Median and interquartile range (IQR) were used for descriptive data. For comparison of FC levels between groups, the Mann–Whitney U test was used. Fisher’s exact test was used for contingency tables. Spearman’s correlation coefficient was used for correlation analyses. FC values <30 μg/g were approximated to 20 μg/g in all analyses. Because of the interdependence between different questionnaire-based variables analysed in this study, we chose not to use the Bonferroni correction. A two-sided p value of 0.05 was considered significant. All analyses were carried out using IBM SPSS Statistics version 20 software (IBM, Armonk, NY, USA).
This study was approved by the Regional Ethics Committee, Lund, Sweden (reference number 2011/596). All subjects gave written informed consent according to the Declaration of Helsinki.
Increased frequency of pathological FC testing in pSS
Patients with pSS had significantly higher levels of FC than healthy control subjects (median 54 μg/g [IQR 20–128] vs. 20 μg/g [20–43], p = 0.002) (Fig. 1). Among the patients with pSS, 52 % (29 of 56) had pathological FC levels (>50 μg/g) and 21 % (12 of 56) had substantial FC elevation (>150 μg/g).
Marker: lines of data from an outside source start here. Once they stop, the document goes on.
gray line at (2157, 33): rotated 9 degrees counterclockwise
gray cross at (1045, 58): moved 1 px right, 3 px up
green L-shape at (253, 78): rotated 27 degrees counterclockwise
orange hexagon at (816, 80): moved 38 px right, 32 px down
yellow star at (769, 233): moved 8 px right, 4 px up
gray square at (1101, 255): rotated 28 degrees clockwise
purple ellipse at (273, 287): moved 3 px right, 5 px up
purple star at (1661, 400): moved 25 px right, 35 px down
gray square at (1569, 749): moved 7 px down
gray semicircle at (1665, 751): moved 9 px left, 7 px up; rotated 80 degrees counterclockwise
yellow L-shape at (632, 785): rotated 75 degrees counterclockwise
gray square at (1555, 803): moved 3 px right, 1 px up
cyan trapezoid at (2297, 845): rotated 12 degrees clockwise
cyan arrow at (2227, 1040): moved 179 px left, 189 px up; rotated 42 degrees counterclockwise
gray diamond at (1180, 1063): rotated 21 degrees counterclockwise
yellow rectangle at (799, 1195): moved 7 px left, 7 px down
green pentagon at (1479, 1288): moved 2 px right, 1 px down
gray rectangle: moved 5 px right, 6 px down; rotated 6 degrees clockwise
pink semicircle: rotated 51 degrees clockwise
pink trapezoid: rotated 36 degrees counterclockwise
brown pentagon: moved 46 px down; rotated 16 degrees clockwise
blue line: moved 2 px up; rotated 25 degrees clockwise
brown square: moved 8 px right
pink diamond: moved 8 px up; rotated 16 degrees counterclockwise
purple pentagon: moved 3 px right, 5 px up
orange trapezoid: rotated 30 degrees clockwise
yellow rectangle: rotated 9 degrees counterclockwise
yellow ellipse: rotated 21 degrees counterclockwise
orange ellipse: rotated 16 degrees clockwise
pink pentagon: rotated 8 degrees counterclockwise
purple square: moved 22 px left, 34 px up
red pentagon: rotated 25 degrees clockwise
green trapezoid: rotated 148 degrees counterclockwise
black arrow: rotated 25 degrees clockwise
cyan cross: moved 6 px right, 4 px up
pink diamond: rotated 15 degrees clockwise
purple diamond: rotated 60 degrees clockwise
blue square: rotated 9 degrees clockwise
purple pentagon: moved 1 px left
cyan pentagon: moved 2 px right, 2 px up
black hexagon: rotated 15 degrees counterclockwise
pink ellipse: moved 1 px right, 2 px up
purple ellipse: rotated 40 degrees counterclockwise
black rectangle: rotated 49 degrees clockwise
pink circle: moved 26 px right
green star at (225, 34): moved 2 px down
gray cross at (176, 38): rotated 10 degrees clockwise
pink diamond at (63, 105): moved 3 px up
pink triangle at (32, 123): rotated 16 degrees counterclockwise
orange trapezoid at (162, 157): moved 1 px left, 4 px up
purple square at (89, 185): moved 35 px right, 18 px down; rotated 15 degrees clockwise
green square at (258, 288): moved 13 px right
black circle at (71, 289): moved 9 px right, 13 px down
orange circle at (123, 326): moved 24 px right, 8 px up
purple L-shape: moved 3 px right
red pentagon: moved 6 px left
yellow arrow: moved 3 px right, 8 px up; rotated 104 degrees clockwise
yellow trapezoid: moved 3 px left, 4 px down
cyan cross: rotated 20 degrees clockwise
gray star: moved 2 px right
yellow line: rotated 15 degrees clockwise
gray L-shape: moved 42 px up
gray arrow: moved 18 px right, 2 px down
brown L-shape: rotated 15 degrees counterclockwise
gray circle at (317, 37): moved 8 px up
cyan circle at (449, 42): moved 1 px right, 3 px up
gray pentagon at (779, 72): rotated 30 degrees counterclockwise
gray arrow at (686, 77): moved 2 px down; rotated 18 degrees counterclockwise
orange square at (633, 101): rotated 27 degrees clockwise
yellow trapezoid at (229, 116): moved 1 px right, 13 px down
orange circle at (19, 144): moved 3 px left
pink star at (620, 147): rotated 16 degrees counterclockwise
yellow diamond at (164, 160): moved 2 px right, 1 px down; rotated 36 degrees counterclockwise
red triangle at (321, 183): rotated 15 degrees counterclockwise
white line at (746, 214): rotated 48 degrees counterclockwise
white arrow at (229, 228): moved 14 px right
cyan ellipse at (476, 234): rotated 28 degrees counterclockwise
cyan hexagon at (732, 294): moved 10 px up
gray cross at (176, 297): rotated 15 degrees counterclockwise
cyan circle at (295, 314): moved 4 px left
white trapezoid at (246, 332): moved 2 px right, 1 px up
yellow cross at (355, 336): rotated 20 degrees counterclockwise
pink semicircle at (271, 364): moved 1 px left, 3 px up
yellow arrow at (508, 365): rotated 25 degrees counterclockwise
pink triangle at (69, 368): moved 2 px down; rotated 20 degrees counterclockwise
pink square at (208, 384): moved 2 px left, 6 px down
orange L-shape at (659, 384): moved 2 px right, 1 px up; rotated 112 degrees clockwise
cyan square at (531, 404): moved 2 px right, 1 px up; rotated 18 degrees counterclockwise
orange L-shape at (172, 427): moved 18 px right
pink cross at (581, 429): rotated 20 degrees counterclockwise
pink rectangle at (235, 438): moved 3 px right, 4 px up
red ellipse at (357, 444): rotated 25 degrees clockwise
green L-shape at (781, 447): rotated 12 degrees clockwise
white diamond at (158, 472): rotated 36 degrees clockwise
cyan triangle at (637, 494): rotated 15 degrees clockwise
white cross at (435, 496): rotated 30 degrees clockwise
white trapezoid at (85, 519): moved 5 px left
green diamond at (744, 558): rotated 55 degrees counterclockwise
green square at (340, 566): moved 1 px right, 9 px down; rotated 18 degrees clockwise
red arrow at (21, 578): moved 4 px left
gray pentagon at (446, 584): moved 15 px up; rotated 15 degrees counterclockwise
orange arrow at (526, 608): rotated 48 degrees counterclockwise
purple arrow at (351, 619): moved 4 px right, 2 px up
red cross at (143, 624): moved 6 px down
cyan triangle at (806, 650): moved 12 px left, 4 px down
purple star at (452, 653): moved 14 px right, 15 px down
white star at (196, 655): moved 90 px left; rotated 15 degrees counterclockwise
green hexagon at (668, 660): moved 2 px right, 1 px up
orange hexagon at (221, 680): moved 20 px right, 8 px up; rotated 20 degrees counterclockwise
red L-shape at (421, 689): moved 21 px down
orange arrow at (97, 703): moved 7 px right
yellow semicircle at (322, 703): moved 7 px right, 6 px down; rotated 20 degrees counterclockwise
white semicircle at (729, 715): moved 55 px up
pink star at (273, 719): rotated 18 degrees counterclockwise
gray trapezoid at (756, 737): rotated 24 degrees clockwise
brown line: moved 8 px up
Corresponding numbers among healthy control subjects were 20 % and 0 %, respectively.
Organic gastrointestinal disease is common in patients with pSS and pathological FC levels
Of the 56 patients with pSS, 14 had a concomitant organic GI disease, including 1 patient with extensive lymphoma affecting the GI tract (Table 2). Patients with organic GI disease had significantly higher FC levels than the other patients (274 μg/g [61–363] vs. 34 μg/g [20–76], p < 0.001), and 75 % of patients (9 of 12) with FC >150 μg/g had organic GI disease. The corresponding percentage for patients with FC levels between 50 and 150 μg/g was 18 % (3 of 17), and for patients with FC within normal range it was 7 % (2 of 27) (Fig. 1). Excluding patients with organic GI disease, patients with pSS still had slightly higher levels of FC than healthy control subjects (34 μg/g [20–76] vs. 20 μg/g [20–43], p = 0.036). Of note, one patient not categorized as having organic GI disease but with elevated FC (120 μg/g) was diagnosed with mucosa-associated lymphoid tissue lymphoma in the ventricle 18 months after FC testing.
FC and other clinical markers of disease
Patients with organic GI disease had higher ESSDAI scores than other patients (10 [4–12] vs. 6 [1–9], p = 0.121). In the whole group, FC correlated with ESSDAI (r s = 0.32, p = 0.015). When patients with organic GI disease were excluded, the correlation between FC and ESSDAI became non-significant (r s = 0.28, p = 0.074).
Further analyses failed to show any difference in FC levels between users and non-users of NSAIDs (38 vs. 62 μg/g, p = 0.168) and PPIs (63 vs. 34 μg/g, p = 0.135). In contrast, FC correlated with biochemical markers of systemic disease, such as CRP (r s = 0.37, p = 0.006) and ESR (r s = 0.34, p = 0.012), but not with immunoglobulin G or complement components 3 and 4 (r s = −0.12, p = 0.363; r s = 0.24, p = 0.070; and r s = −0.07, p = 0.606, respectively).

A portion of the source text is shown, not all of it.